AGEVOLAZIONI SUGLI AFFITTI. Il credito di imposta per l'affitto di negozi e locali commerciali spetta solo dopo l'avvenuto pagamento. A specificarlo è l'Agenzia delle entrate che, in una circolare del 3 aprile scorso, chiarisce come «delle agevolazioni sulla locazione di negozi e botteghe si può usufruire solo se l'affitto è stato effettivamente corrisposto». La percentuale riconosciuta è pari al 60 per cento del totale dell'affitto. L'Agenzia delle entrate motiva il chiarimento specificando che «la misura ha la finalità di ristorare il soggetto del costo sostenuto, costituito dal canone di locazione. Il credito, quindi, matura solo dopo aver corrisposto le somme relative all'affitto».
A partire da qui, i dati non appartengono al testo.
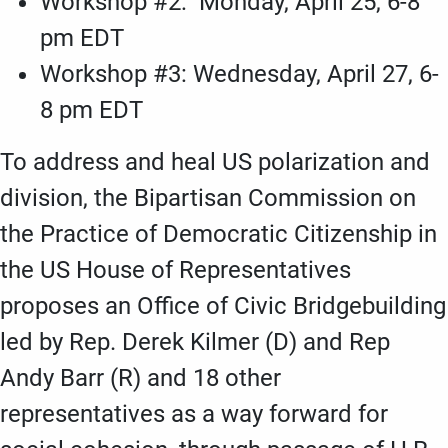
Workshop #2: Monday, April 25, 6-8
pm EDT
Workshop #3: Wednesday, April 27, 6-
8 pm EDT
To address and heal US polarization and
division, the Bipartisan Commission on
the Practice of Democratic Citizenship in
the US House of Representatives
proposes an Office of Civic Bridgebuilding
led by Rep. Derek Kilmer (D) and Rep
Andy Barr (R) and 18 other
representatives as a way forward for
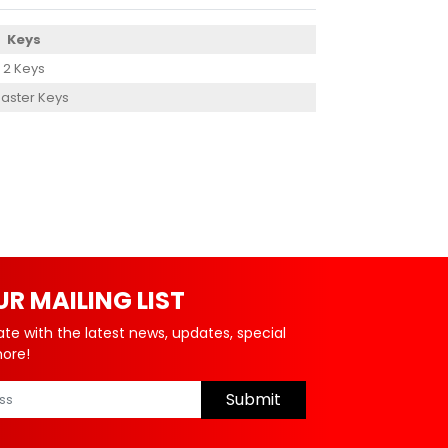
Keys
2 Keys
aster Keys
UR MAILING LIST
ate with the latest news, updates, special
more!
Submit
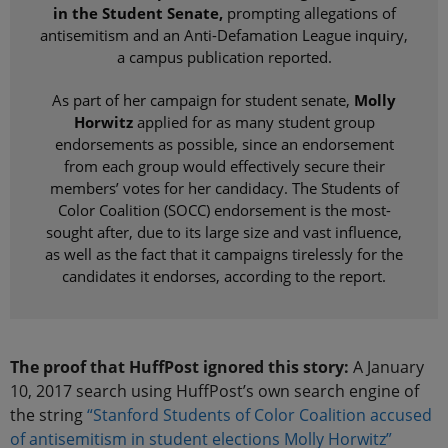
in the Student Senate,
prompting allegations of
antisemitism and an Anti-Defamation League inquiry,
a campus publication reported.
As part of her campaign for student senate,
Molly
Horwitz
applied for as many student group
endorsements as possible, since an endorsement
from each group would effectively secure their
members’ votes for her candidacy. The Students of
Color Coalition (SOCC) endorsement is the most-
sought after, due to its large size and vast influence,
as well as the fact that it campaigns tirelessly for the
candidates it endorses, according to the report.
The proof that HuffPost ignored this story:
A January
10, 2017 search using HuffPost’s own search engine of
the string
“Stanford Students of Color Coalition accused
of antisemitism in student elections Molly Horwitz”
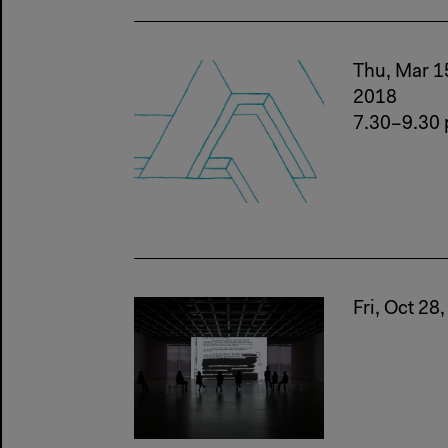
Thu, Mar 1
2018
7.30–9.30
Fri, Oct 28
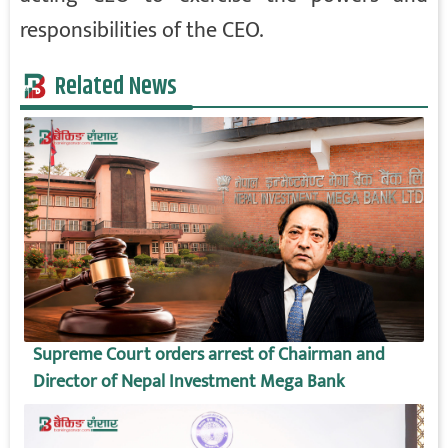
responsibilities of the CEO.
Related News
Supreme Court orders arrest of Chairman and
Director of Nepal Investment Mega Bank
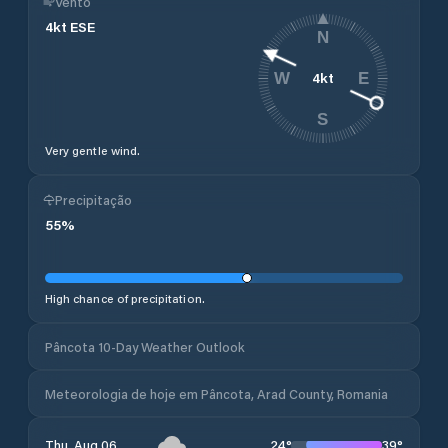
Vento
4
kt
ESE
N
4
kt
W
E
S
Very gentle wind.
Precipitação
55
%
High chance of precipitation.
Pâncota 10-Day Weather Outlook
Meteorologia de hoje em Pâncota, Arad County, Romania
24
°
39
°
Thu, Aug 06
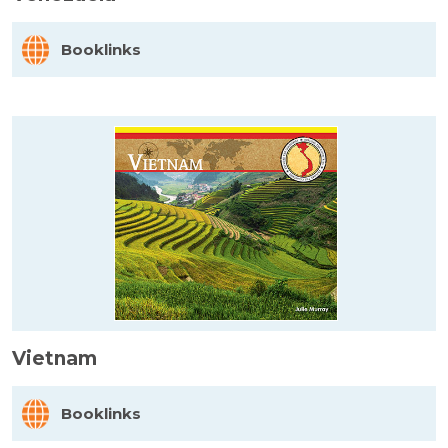
Booklinks
Vietnam
Booklinks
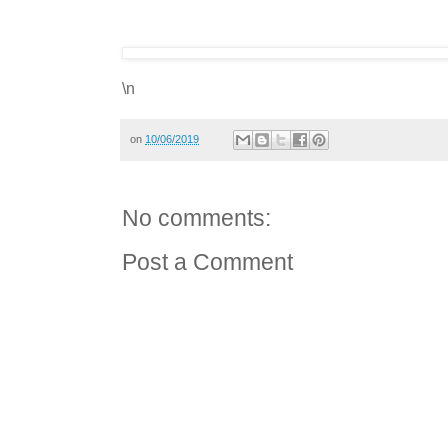
\n
on
10/06/2019
No comments:
Post a Comment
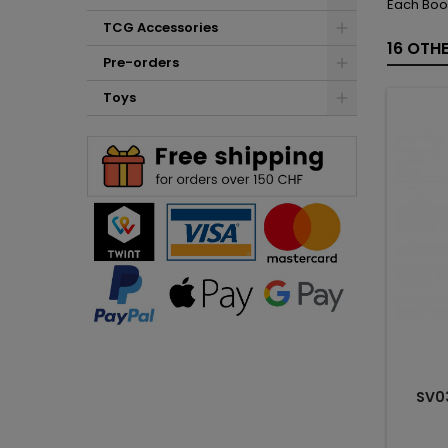
Each Boo
TCG Accessories
16 OTH
Pre-orders
Toys
SV0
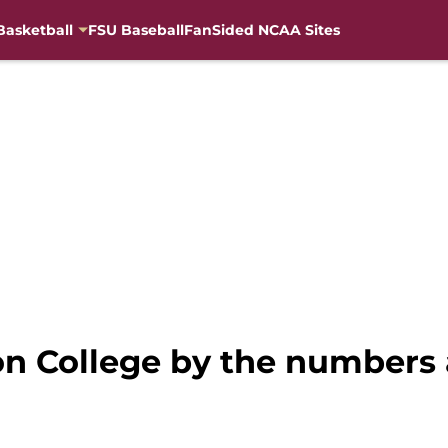
Basketball
FSU Baseball
FanSided NCAA Sites
on College by the numbers 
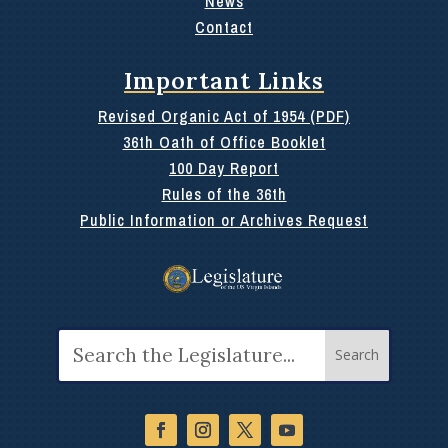
News
Contact
Important Links
Revised Organic Act of 1954 (PDF)
36th Oath of Office Booklet
100 Day Report
Rules of the 36th
Public Information or Archives Request
Search
for:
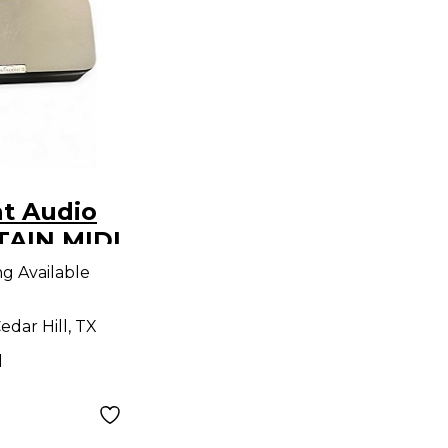
t Audio
TAIN MIDI
roller
ng Available
edar Hill, TX
d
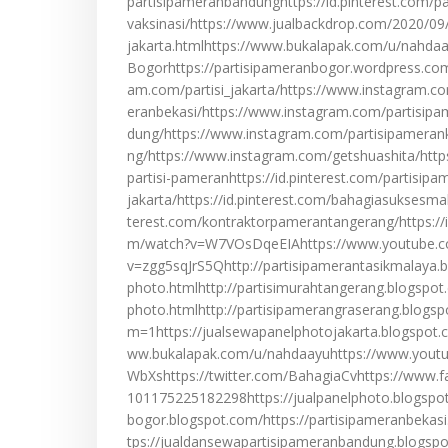
partisipameranbandunghttps://id.pinterest.com/par
vaksinasi/https://www.jualbackdrop.com/2020/09/j
jakarta.htmlhttps://www.bukalapak.com/u/nahdaay
Bogorhttps://partisipameranbogor.wordpress.com
am.com/partisi_jakarta/https://www.instagram.c
eranbekasi/https://www.instagram.com/partisip
dung/https://www.instagram.com/partisipameran
ng/https://www.instagram.com/getshuashita/htt
partisi-pameranhttps://id.pinterest.com/partisipa
jakarta/https://id.pinterest.com/bahagiasuksesmak
terest.com/kontraktorpamerantangerang/https://
m/watch?v=W7VOsDqeEIAhttps://www.youtube.
v=zgg5sqJrS5Qhttp://partisipamerantasikmalaya.
photo.htmlhttp://partisimurahtangerang.blogspo
photo.htmlhttp://partisipamerangraserang.blogs
m=1https://jualsewapanelphotojakarta.blogspot.
ww.bukalapak.com/u/nahdaayuhttps://www.yout
WbXshttps://twitter.com/BahagiaCvhttps://www
101175225182298https://jualpanelphoto.blogspot
bogor.blogspot.com/https://partisipameranbekas
tps://jualdansewapartisipameranbandung.blogspo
1.500 RICHIESTE. Secondo la Cna di Chieti «sono attualmente oltre 1.500 le richieste, inoltrate in Abruzzo all’Inps attraverso la rete degli sportelli Cna del patronato Epasa-Itaco, per il riconoscimento dell’indennità di 600 euro assegnata come forma di sostegno “una tantum” a lavoratori autonomi e partite Iva che abbiano subìto riduzione o abbiano, addirittura, dovuto cessare la propria attività a causa dell’emergenza coronavirus. I patronati, con i loro sportelli telematici, stanno svolgendo una preziosa funzione di raccordo tra l'Inps e la vastissima platea degli interessati», afferma la Cna. «In attesa di aggiornare i numeri del nostro lavoro, che è ovviamente in continua evoluzione, e senza considerare quelli della rete ex Itaco», dichiara Letizia Scastiglia, direttore della Cna di Chieti, «possiamo già tracciare un primo bilancio. Gli operatori della rete ex Epasa, che fa capo alla Cna e che lavorano nelle quattro province abruzzesi, hanno istruito e inviato numeri significativi di pratiche, a testimonianza della loro professionalità e del radicamento tra gli utenti di cui gode Epasa-Itaco, prestando assistenza a cittadini e imprese, per fornire risposte puntuali sull'accesso al contributo».